# Description of the task:
Look through the entries that follow and return each line that has the string "DÜKKAN".

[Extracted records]
=== Begin Enclosure ===

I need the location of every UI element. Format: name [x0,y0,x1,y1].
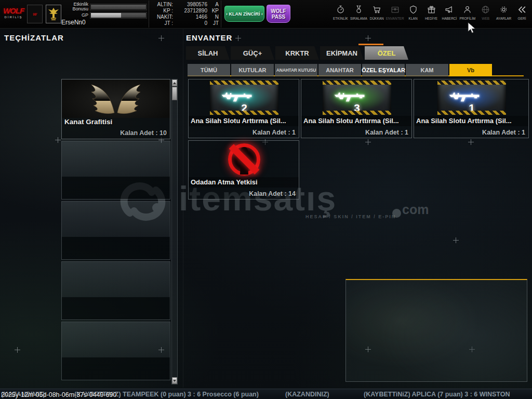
subtab-anahtar[interactable]: ANAHTAR [318,64,361,76]
nav-geri[interactable]: GERİ [513,3,531,27]
plus-marker [468,139,474,145]
mini-wolf-icon: W [33,12,37,17]
status-bar: (KAZANDINIZ) (KAYBETTiNiZ) TEAMPEEK (0 p… [0,389,532,399]
weapon-slot-tile: 1 [437,81,506,115]
nav-klan[interactable]: KLAN [404,3,422,27]
etkinlik-bonus-progressbar [90,4,147,10]
nav-profilim[interactable]: PROFİLİM [458,3,476,27]
detail-preview-panel [345,279,527,382]
left-panel-title: TEÇHİZATLAR [4,33,64,42]
no-entry-person-icon [227,142,261,177]
inventory-item-kick-permission[interactable]: Odadan Atma Yetkisi Kalan Adet : 14 [188,140,299,200]
weapon-slot-tile: 2 [210,81,278,115]
scroll-up-button[interactable] [172,79,177,86]
nav-dukkan[interactable]: DÜKKAN [368,3,386,27]
jt-value: 0 [173,20,207,26]
gift-icon [427,5,436,15]
cart-icon [372,5,382,15]
subtab-kam[interactable]: KAM [406,64,448,76]
etkinlik-bonusu-label: EtkinlikBonusu [60,2,88,11]
nav-etkinlik[interactable]: ETKİNLİK [331,3,350,27]
inventory-subtabs: TÜMÜ KUTULAR ANAHTAR KUTUSU ANAHTAR ÖZEL… [188,64,492,76]
inventory-item-weapon-slot-1[interactable]: 1 Ana Silah Slotu Arttırma (Sil... Kalan… [414,79,529,138]
scroll-down-button[interactable] [172,377,177,384]
nav-web[interactable]: WEB [476,3,495,27]
match-result-3: (KAZANDINIZ) [285,391,329,398]
back-chevrons-icon [517,5,527,15]
nav-envanter[interactable]: ENVANTER [386,3,404,27]
currency-row-kp: KP : 23712890 KP [151,8,219,14]
currency-row-nakit: NAKİT: 1466 N [151,14,219,20]
item-name: Ana Silah Slotu Arttırma (Sil... [301,116,411,126]
slot-number: 2 [210,102,278,114]
game-screen: WOLF DİRİLİŞ W EtkinlikBonusu GP ErseNn0… [0,0,532,399]
inventory-item-weapon-slot-2[interactable]: 2 Ana Silah Slotu Arttırma (Sil... Kalan… [188,79,299,138]
gp-label: GP [60,13,88,18]
panel-divider [183,29,183,388]
chest-icon [390,5,400,15]
subtab-ozel-esyalar[interactable]: ÖZEL EŞYALAR [362,64,405,76]
tab-krktr[interactable]: KRKTR [275,46,319,60]
clan-badge: W [27,5,43,23]
nav-haberci[interactable]: HABERCİ [440,3,458,27]
currency-panel: ALTIN: 3980576 A KP : 23712890 KP NAKİT:… [149,1,221,28]
item-name: Ana Silah Slotu Arttırma (Sil... [189,116,299,126]
plus-marker [453,237,459,243]
subtab-vb[interactable]: Vb [449,64,492,76]
nav-siralama[interactable]: SIRALAMA [350,3,368,27]
altin-value: 3980576 [173,2,207,8]
item-name: Odadan Atma Yetkisi [189,177,299,188]
top-nav: ETKİNLİK SIRALAMA DÜKKAN ENVANTER KLAN H… [331,3,531,27]
empty-equipment-slot [61,322,170,380]
empty-equipment-slot [61,141,170,200]
wings-image [62,79,170,118]
equipment-scrollbar[interactable] [171,79,178,384]
match-result-4: (KAYBETTiNiZ) APLICA (7 puan) 3 : 6 WINS… [364,391,510,398]
plus-marker [365,35,371,41]
plus-marker [158,35,164,41]
gear-icon [499,5,509,15]
watermark-tagline: HESAP / SKIN / ITEM / E-PIN [305,214,396,219]
top-bar: WOLF DİRİLİŞ W EtkinlikBonusu GP ErseNn0… [0,0,532,29]
item-remaining: Kalan Adet : 1 [482,129,525,136]
weapon-slot-tile: 3 [323,81,391,115]
gp-fill [91,13,121,18]
kp-value: 23712890 [173,8,207,14]
item-remaining: Kalan Adet : 1 [252,129,296,136]
active-tab-marker [358,44,383,45]
username: ErseNn0 [61,19,86,26]
nav-ayarlar[interactable]: AYARLAR [495,3,513,27]
item-remaining: Kalan Adet : 1 [365,129,408,136]
rank-eagle-badge [46,5,61,23]
plus-marker [235,35,241,41]
watermark-tld: com [402,202,429,217]
tab-ekipman[interactable]: EKİPMAN [320,46,364,60]
gp-progressbar [90,12,147,18]
shield-icon [408,5,418,15]
kick-icon-wrap [222,141,266,178]
wolf-dirilis-logo: WOLF DİRİLİŞ [2,6,25,19]
klan-zinciri-button[interactable]: › KLAN ZİNCİRİ ‹ [224,6,264,22]
eagle-emblem-icon [47,6,60,22]
wolf-pass-button[interactable]: WOLF PASS [267,5,290,23]
subtab-anahtar-kutusu[interactable]: ANAHTAR KUTUSU [275,64,317,76]
item-remaining: Kalan Adet : 14 [249,190,296,197]
nav-hediye[interactable]: HEDİYE [422,3,441,27]
item-name: Ana Silah Slotu Arttırma (Sil... [414,116,528,126]
plus-marker [55,137,61,143]
plus-marker [365,139,371,145]
tab-ozel[interactable]: ÖZEL [365,46,408,60]
empty-equipment-slot [61,261,170,320]
subtab-tumu[interactable]: TÜMÜ [188,64,230,76]
subtab-kutular[interactable]: KUTULAR [231,64,274,76]
scrollbar-thumb[interactable] [172,87,177,100]
equipment-list: Kanat Grafitisi Kalan Adet : 10 [61,79,170,382]
inventory-tabs: SİLAH GÜÇ+ KRKTR EKİPMAN ÖZEL [186,46,408,60]
slot-number: 3 [323,102,391,114]
equipment-item-kanat-grafitisi[interactable]: Kanat Grafitisi Kalan Adet : 10 [61,79,170,139]
person-icon [462,5,472,15]
inventory-item-weapon-slot-3[interactable]: 3 Ana Silah Slotu Arttırma (Sil... Kalan… [301,79,412,138]
tab-silah[interactable]: SİLAH [186,46,230,60]
tab-guc[interactable]: GÜÇ+ [231,46,274,60]
logo-subtitle: DİRİLİŞ [2,16,25,19]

=== End Enclosure ===

# Solution to the problem:
nav-dukkan[interactable]: DÜKKAN [368,3,386,27]
top-nav: ETKİNLİK SIRALAMA DÜKKAN ENVANTER KLAN H… [331,3,531,27]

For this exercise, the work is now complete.